◆ **Provided data**:
◇ ◇ ◇ ◇
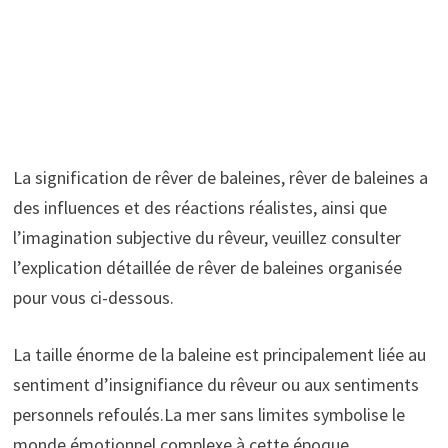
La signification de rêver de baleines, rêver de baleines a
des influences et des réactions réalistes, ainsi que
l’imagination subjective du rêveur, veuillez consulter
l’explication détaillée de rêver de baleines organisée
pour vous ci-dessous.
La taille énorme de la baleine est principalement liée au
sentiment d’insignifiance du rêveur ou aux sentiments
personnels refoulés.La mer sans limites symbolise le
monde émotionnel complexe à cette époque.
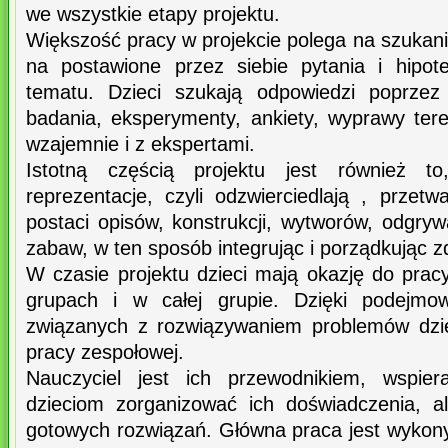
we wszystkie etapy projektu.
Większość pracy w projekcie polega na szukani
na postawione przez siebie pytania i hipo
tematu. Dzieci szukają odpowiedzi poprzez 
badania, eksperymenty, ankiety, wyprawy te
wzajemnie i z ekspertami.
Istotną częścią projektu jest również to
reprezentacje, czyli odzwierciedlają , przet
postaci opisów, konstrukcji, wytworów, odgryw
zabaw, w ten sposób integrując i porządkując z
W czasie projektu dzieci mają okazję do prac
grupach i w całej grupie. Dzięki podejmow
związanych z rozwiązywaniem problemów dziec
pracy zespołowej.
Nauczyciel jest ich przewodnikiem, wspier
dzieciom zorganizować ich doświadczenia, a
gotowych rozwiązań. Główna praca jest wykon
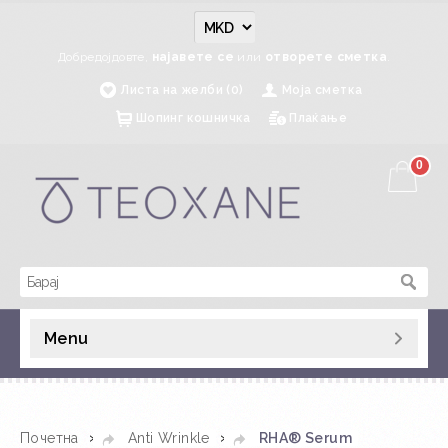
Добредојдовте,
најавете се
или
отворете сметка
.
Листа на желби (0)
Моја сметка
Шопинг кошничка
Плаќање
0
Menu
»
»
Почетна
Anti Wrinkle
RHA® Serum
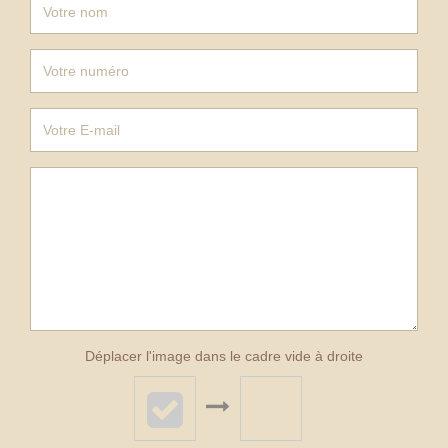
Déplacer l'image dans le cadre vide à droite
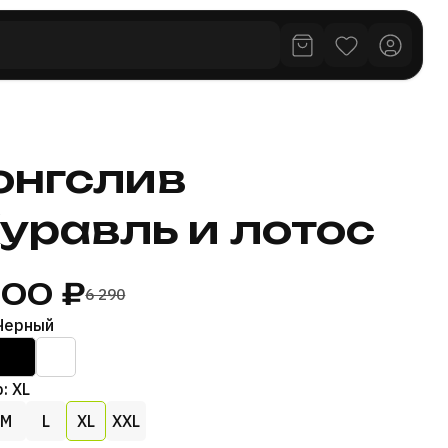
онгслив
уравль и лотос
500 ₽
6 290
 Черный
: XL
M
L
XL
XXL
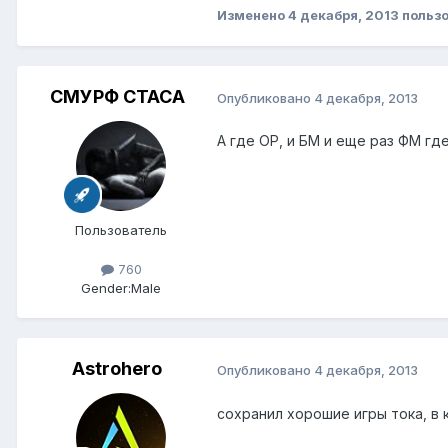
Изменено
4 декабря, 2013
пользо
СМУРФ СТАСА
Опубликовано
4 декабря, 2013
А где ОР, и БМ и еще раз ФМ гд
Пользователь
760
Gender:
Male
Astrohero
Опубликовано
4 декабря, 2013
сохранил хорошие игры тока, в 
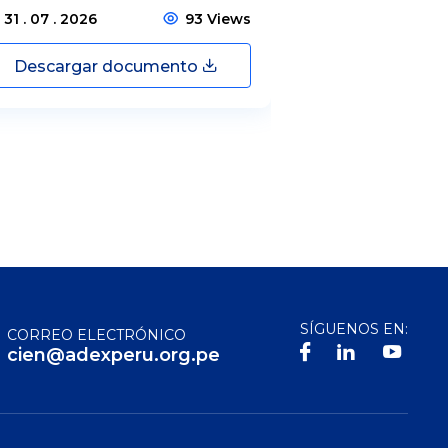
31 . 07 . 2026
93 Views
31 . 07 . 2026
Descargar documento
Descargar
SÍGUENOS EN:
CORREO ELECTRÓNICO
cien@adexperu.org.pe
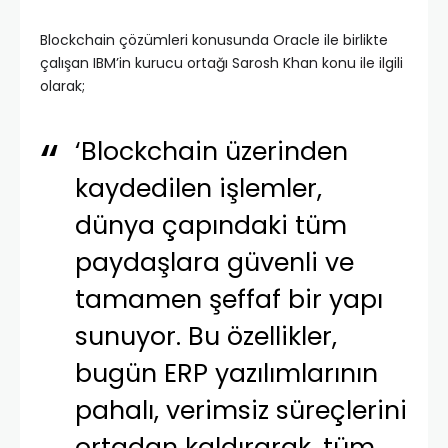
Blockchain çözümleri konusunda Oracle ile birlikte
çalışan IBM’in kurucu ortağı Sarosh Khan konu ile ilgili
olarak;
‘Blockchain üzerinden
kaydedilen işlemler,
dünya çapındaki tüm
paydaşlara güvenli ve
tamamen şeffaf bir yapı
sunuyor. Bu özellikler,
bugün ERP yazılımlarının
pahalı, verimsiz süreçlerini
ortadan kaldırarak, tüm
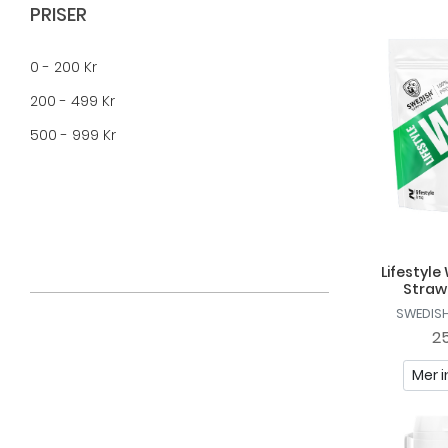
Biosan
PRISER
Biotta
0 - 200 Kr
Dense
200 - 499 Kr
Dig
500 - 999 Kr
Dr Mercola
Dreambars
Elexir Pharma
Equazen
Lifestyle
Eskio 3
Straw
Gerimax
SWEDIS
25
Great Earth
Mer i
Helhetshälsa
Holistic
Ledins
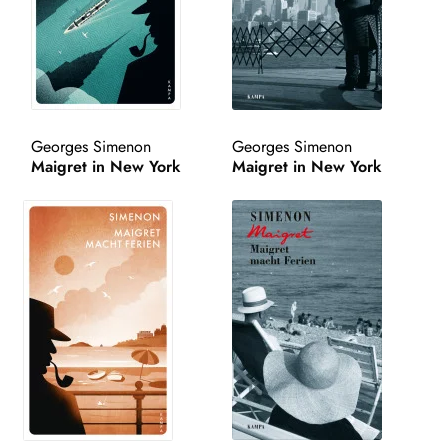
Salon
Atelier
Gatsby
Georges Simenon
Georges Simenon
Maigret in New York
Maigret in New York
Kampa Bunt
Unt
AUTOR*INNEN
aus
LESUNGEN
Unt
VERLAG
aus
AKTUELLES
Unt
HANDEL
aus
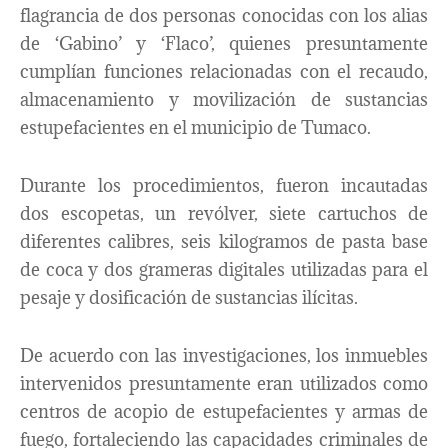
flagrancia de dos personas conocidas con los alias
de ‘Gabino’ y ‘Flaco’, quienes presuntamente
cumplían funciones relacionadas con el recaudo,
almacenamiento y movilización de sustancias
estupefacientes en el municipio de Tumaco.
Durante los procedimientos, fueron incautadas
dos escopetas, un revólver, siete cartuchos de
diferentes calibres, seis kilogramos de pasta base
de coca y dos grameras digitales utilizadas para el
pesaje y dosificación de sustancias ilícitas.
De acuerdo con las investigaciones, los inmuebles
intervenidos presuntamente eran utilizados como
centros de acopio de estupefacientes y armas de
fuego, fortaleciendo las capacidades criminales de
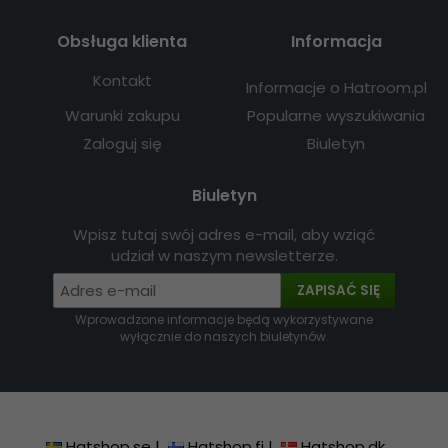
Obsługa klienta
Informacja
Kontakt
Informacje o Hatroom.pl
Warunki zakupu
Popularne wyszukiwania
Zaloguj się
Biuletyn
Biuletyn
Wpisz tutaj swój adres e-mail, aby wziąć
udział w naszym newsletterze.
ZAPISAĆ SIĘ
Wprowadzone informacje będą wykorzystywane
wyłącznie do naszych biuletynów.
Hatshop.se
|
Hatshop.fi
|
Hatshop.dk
◇ ◇ ◇ ◇
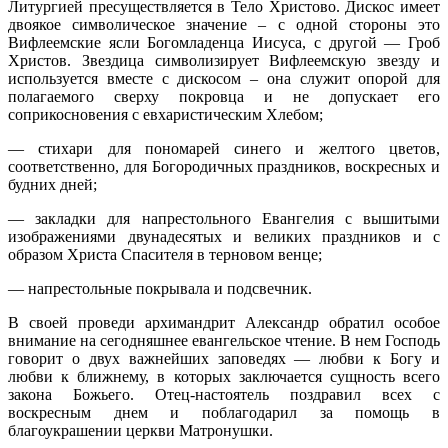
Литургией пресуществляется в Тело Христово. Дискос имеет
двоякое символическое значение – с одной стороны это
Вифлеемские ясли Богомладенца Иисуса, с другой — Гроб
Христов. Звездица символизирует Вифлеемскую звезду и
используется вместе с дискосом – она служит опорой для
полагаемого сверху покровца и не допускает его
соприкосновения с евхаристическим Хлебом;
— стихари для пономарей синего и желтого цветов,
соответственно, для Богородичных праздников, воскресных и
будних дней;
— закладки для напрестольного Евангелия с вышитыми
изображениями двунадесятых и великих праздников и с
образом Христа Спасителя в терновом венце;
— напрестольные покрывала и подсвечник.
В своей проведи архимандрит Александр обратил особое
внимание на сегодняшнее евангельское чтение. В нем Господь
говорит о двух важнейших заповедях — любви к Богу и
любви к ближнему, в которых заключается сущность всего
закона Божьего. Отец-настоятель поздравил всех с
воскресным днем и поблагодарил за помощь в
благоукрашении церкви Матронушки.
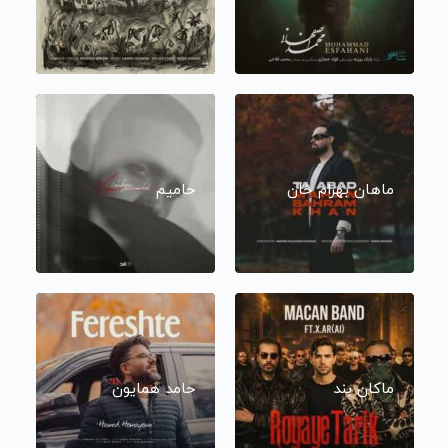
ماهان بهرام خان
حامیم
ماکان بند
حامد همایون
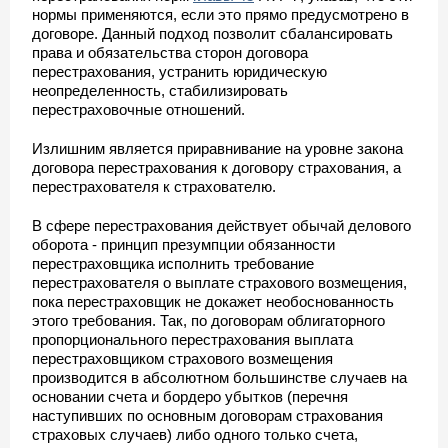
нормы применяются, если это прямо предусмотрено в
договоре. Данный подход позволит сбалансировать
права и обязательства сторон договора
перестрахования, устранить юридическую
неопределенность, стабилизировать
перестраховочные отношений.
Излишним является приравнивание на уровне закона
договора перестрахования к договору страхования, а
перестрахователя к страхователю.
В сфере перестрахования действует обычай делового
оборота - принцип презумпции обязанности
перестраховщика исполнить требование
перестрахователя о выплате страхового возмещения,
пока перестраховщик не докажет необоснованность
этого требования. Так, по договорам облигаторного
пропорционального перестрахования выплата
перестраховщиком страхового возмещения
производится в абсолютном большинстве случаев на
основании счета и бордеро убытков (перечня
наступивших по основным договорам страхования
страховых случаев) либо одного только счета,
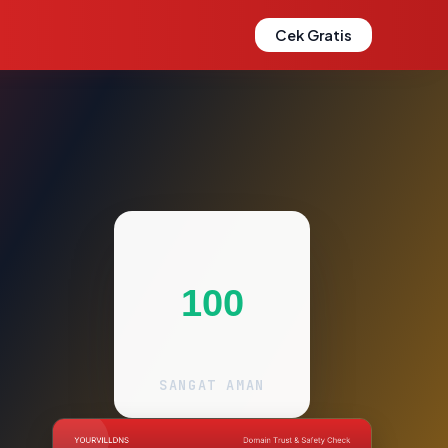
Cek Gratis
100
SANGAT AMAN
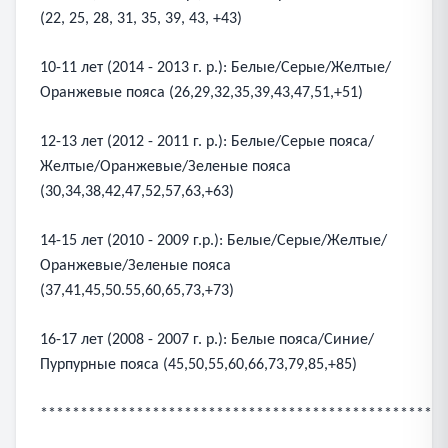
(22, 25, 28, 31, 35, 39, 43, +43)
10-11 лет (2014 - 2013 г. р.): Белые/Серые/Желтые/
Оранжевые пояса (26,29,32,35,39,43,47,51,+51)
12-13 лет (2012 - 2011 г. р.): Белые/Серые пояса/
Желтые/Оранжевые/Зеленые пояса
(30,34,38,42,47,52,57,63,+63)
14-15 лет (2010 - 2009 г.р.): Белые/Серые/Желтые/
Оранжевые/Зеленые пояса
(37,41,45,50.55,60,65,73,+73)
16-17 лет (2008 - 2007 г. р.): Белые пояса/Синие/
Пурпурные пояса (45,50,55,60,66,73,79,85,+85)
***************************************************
◇ ◇ ◇ ◇
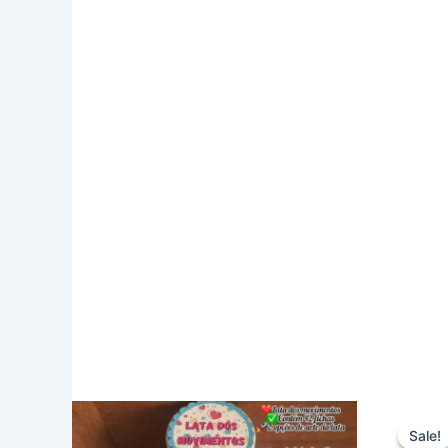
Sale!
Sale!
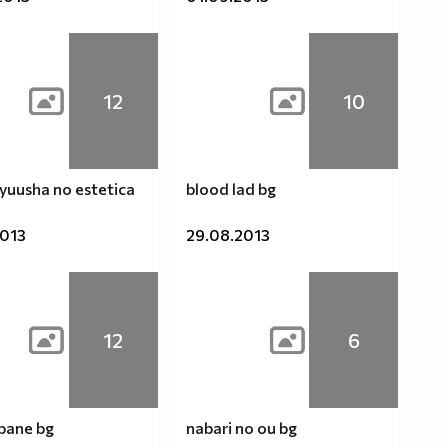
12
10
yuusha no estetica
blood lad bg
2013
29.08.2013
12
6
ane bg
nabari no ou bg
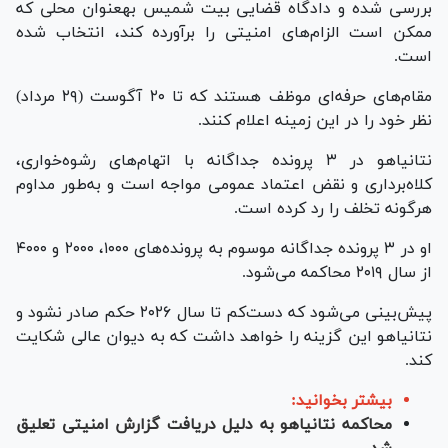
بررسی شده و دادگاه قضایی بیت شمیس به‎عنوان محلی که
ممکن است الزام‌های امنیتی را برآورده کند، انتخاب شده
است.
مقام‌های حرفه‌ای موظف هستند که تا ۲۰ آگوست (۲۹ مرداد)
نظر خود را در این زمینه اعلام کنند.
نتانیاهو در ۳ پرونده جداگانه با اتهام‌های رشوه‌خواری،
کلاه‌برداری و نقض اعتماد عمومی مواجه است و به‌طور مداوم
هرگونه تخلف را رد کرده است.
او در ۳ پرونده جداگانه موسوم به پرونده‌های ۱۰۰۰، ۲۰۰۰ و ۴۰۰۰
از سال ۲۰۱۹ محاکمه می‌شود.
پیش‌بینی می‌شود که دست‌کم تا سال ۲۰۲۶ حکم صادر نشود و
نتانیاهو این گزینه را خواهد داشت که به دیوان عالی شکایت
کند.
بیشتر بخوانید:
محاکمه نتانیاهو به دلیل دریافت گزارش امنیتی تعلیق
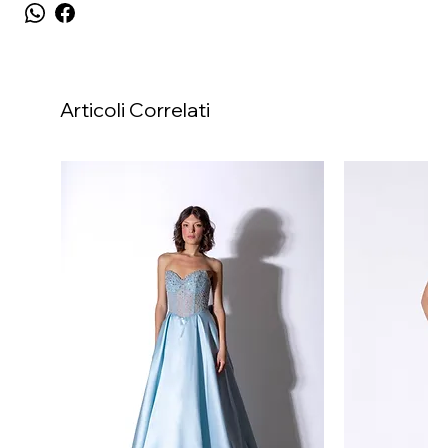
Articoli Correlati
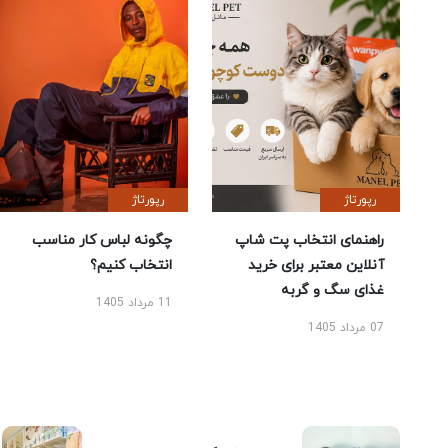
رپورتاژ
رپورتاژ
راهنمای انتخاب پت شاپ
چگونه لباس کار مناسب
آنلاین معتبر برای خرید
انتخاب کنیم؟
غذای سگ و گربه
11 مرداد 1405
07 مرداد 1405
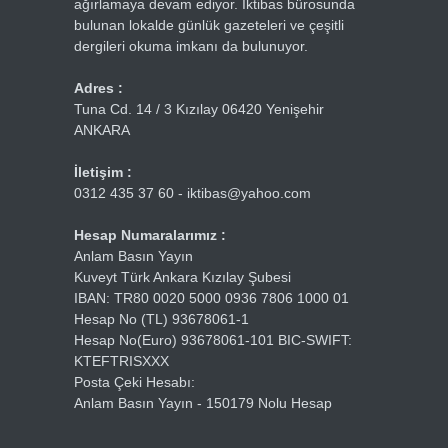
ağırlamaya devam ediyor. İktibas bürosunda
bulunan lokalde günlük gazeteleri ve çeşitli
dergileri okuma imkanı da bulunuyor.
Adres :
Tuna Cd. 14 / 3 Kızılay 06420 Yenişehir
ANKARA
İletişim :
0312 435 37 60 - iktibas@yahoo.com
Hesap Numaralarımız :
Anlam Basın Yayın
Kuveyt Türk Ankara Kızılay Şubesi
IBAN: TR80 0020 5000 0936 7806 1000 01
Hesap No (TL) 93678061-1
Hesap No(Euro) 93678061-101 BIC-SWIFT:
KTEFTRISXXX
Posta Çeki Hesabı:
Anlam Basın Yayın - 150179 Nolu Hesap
◇ ◇ ◇ ◇
◆ **What the task asks**:
Reproduce exactly the lines above that run from the one with "کلاه‌برداری و نقض" to the one with "Anlam Basın Yayın - 150179 Nolu Hesap", both included, leaving pictures out.

◆ **Response to the exercise**:
کلاه‌برداری و نقض اعتماد عمومی مواجه است و به‌طور مداوم
هرگونه تخلف را رد کرده است.
او در ۳ پرونده جداگانه موسوم به پرونده‌های ۱۰۰۰، ۲۰۰۰ و ۴۰۰۰
از سال ۲۰۱۹ محاکمه می‌شود.
پیش‌بینی می‌شود که دست‌کم تا سال ۲۰۲۶ حکم صادر نشود و
نتانیاهو این گزینه را خواهد داشت که به دیوان عالی شکایت
کند.
بیشتر بخوانید:
محاکمه نتانیاهو به دلیل دریافت گزارش امنیتی تعلیق
Articoli Correlati
رپورتاژ
رپورتاژ
راهنمای انتخاب پت شاپ
چگونه لباس کار مناسب
آنلاین معتبر برای خرید
انتخاب کنیم؟
غذای سگ و گربه
11 مرداد 1405
07 مرداد 1405
ağırlamaya devam ediyor. İktibas bürosunda
bulunan lokalde günlük gazeteleri ve çeşitli
dergileri okuma imkanı da bulunuyor.
Adres :
Tuna Cd. 14 / 3 Kızılay 06420 Yenişehir
ANKARA
İletişim :
0312 435 37 60 - iktibas@yahoo.com
Hesap Numaralarımız :
Anlam Basın Yayın
Kuveyt Türk Ankara Kızılay Şubesi
IBAN: TR80 0020 5000 0936 7806 1000 01
Hesap No (TL) 93678061-1
Hesap No(Euro) 93678061-101 BIC-SWIFT:
KTEFTRISXXX
Posta Çeki Hesabı:
Anlam Basın Yayın - 150179 Nolu Hesap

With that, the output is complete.